START Data excerpts

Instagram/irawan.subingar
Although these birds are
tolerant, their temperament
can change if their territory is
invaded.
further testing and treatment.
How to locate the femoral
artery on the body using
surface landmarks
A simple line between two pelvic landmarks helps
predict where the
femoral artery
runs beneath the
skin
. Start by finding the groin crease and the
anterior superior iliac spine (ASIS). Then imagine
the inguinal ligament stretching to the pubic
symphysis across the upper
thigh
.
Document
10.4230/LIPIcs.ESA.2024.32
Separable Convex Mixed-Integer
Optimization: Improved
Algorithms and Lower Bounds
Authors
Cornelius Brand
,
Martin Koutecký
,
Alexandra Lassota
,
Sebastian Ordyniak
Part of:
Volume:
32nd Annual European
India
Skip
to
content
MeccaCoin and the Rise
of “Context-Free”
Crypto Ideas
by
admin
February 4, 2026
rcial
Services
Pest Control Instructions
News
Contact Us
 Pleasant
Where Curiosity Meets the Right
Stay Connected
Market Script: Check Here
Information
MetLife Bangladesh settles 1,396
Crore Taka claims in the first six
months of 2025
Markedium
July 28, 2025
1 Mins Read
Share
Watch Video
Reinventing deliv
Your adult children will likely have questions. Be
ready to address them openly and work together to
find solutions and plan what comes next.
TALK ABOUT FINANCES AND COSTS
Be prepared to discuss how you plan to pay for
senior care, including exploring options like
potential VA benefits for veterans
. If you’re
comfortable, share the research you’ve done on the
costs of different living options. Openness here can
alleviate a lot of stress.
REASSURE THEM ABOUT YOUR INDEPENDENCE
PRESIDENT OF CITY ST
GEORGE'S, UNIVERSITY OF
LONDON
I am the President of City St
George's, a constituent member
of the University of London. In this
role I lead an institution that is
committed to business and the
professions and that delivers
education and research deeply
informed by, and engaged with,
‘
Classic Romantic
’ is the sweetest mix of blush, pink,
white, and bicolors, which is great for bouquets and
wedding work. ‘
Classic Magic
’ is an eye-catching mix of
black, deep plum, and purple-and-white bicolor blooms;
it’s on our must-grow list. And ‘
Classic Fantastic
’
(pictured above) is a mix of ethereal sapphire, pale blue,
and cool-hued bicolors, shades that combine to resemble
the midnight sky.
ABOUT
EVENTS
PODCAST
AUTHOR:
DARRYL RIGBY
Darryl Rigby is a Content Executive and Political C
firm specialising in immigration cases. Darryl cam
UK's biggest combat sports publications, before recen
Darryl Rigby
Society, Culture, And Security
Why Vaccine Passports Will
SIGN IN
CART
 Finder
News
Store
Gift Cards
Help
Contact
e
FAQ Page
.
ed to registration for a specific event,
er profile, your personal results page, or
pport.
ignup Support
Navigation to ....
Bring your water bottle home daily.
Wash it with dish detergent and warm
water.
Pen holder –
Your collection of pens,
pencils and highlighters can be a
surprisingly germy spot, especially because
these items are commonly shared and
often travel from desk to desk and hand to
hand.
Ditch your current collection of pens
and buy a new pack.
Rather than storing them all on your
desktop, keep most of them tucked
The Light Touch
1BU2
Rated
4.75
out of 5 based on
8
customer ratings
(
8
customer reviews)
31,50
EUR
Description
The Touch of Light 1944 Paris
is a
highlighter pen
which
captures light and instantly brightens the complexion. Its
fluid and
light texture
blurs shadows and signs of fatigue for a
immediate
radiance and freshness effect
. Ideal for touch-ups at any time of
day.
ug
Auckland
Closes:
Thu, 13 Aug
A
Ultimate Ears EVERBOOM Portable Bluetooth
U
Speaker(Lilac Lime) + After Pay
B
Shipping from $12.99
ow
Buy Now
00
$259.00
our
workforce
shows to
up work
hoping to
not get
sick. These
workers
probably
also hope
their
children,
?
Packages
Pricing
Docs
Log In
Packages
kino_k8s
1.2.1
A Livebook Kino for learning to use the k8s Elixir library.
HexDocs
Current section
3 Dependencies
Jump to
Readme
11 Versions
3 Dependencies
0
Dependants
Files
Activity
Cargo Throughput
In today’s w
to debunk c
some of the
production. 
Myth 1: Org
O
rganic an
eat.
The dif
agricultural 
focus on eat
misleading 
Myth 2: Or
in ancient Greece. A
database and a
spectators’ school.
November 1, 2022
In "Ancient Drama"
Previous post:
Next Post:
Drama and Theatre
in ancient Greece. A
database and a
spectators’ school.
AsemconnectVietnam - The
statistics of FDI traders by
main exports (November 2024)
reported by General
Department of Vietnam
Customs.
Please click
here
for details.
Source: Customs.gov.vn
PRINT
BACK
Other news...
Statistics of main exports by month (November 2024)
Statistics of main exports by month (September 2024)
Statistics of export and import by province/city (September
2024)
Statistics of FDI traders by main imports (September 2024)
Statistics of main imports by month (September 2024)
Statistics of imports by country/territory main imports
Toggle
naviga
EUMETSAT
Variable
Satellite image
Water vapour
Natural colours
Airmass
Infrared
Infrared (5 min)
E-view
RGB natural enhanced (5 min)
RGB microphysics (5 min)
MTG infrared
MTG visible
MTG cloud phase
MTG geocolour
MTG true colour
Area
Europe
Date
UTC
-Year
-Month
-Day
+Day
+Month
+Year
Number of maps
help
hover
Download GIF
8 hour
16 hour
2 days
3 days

END Data excerpts

- [To do] Write every line of the entries again, word for word.

- [Answer section]
Instagram/irawan.subingar
Although these birds are
tolerant, their temperament
can change if their territory is
invaded.
further testing and treatment.
How to locate the femoral
artery on the body using
surface landmarks
A simple line between two pelvic landmarks helps
predict where the
femoral artery
runs beneath the
skin
. Start by finding the groin crease and the
anterior superior iliac spine (ASIS). Then imagine
the inguinal ligament stretching to the pubic
symphysis across the upper
thigh
.
Document
10.4230/LIPIcs.ESA.2024.32
Separable Convex Mixed-Integer
Optimization: Improved
Algorithms and Lower Bounds
Authors
Cornelius Brand
,
Martin Koutecký
,
Alexandra Lassota
,
Sebastian Ordyniak
Part of:
Volume:
32nd Annual European
India
Skip
to
content
MeccaCoin and the Rise
of “Context-Free”
Crypto Ideas
by
admin
February 4, 2026
rcial
Services
Pest Control Instructions
News
Contact Us
 Pleasant
Where Curiosity Meets the Right
Stay Connected
Market Script: Check Here
Information
MetLife Bangladesh settles 1,396
Crore Taka claims in the first six
months of 2025
Markedium
July 28, 2025
1 Mins Read
Share
Watch Video
Reinventing deliv
Your adult children will likely have questions. Be
ready to address them openly and work together to
find solutions and plan what comes next.
TALK ABOUT FINANCES AND COSTS
Be prepared to discuss how you plan to pay for
senior care, including exploring options like
potential VA benefits for veterans
. If you’re
comfortable, share the research you’ve done on the
costs of different living options. Openness here can
alleviate a lot of stress.
REASSURE THEM ABOUT YOUR INDEPENDENCE
PRESIDENT OF CITY ST
GEORGE'S, UNIVERSITY OF
LONDON
I am the President of City St
George's, a constituent member
of the University of London. In this
role I lead an institution that is
committed to business and the
professions and that delivers
education and research deeply
informed by, and engaged with,
‘
Classic Romantic
’ is the sweetest mix of blush, pink,
white, and bicolors, which is great for bouquets and
wedding work. ‘
Classic Magic
’ is an eye-catching mix of
black, deep plum, and purple-and-white bicolor blooms;
it’s on our must-grow list. And ‘
Classic Fantastic
’
(pictured above) is a mix of ethereal sapphire, pale blue,
and cool-hued bicolors, shades that combine to resemble
the midnight sky.
ABOUT
EVENTS
PODCAST
AUTHOR:
DARRYL RIGBY
Darryl Rigby is a Content Executive and Political C
firm specialising in immigration cases. Darryl cam
UK's biggest combat sports publications, before recen
Darryl Rigby
Society, Culture, And Security
Why Vaccine Passports Will
SIGN IN
CART
 Finder
News
Store
Gift Cards
Help
Contact
e
FAQ Page
.
ed to registration for a specific event,
er profile, your personal results page, or
pport.
ignup Support
Navigation to ....
Bring your water bottle home daily.
Wash it with dish detergent and warm
water.
Pen holder –
Your collection of pens,
pencils and highlighters can be a
surprisingly germy spot, especially because
these items are commonly shared and
often travel from desk to desk and hand to
hand.
Ditch your current collection of pens
and buy a new pack.
Rather than storing them all on your
desktop, keep most of them tucked
The Light Touch
1BU2
Rated
4.75
out of 5 based on
8
customer ratings
(
8
customer reviews)
31,50
EUR
Description
The Touch of Light 1944 Paris
is a
highlighter pen
which
captures light and instantly brightens the complexion. Its
fluid and
light texture
blurs shadows and signs of fatigue for a
immediate
radiance and freshness effect
. Ideal for touch-ups at any time of
day.
ug
Auckland
Closes:
Thu, 13 Aug
A
Ultimate Ears EVERBOOM Portable Bluetooth
U
Speaker(Lilac Lime) + After Pay
B
Shipping from $12.99
ow
Buy Now
00
$259.00
our
workforce
shows to
up work
hoping to
not get
sick. These
workers
probably
also hope
their
children,
?
Packages
Pricing
Docs
Log In
Packages
kino_k8s
1.2.1
A Livebook Kino for learning to use the k8s Elixir library.
HexDocs
Current section
3 Dependencies
Jump to
Readme
11 Versions
3 Dependencies
0
Dependants
Files
Activity
Cargo Throughput
In today’s w
to debunk c
some of the
production. 
Myth 1: Org
O
rganic an
eat.
The dif
agricultural 
focus on eat
misleading 
Myth 2: Or
in ancient Greece. A
database and a
spectators’ school.
November 1, 2022
In "Ancient Drama"
Previous post:
Next Post:
Drama and Theatre
in ancient Greece. A
database and a
spectators’ school.
AsemconnectVietnam - The
statistics of FDI traders by
main exports (November 2024)
reported by General
Department of Vietnam
Customs.
Please click
here
for details.
Source: Customs.gov.vn
PRINT
BACK
Other news...
Statistics of main exports by month (November 2024)
Statistics of main exports by month (September 2024)
Statistics of export and import by province/city (September
2024)
Statistics of FDI traders by main imports (September 2024)
Statistics of main imports by month (September 2024)
Statistics of imports by country/territory main imports
Toggle
naviga
EUMETSAT
Variable
Satellite image
Water vapour
Natural colours
Airmass
Infrared
Infrared (5 min)
E-view
RGB natural enhanced (5 min)
RGB microphysics (5 min)
MTG infrared
MTG visible
MTG cloud phase
MTG geocolour
MTG true colour
Area
Europe
Date
UTC
-Year
-Month
-Day
+Day
+Month
+Year
Number of maps
help
hover
Download GIF
8 hour
16 hour
2 days
3 days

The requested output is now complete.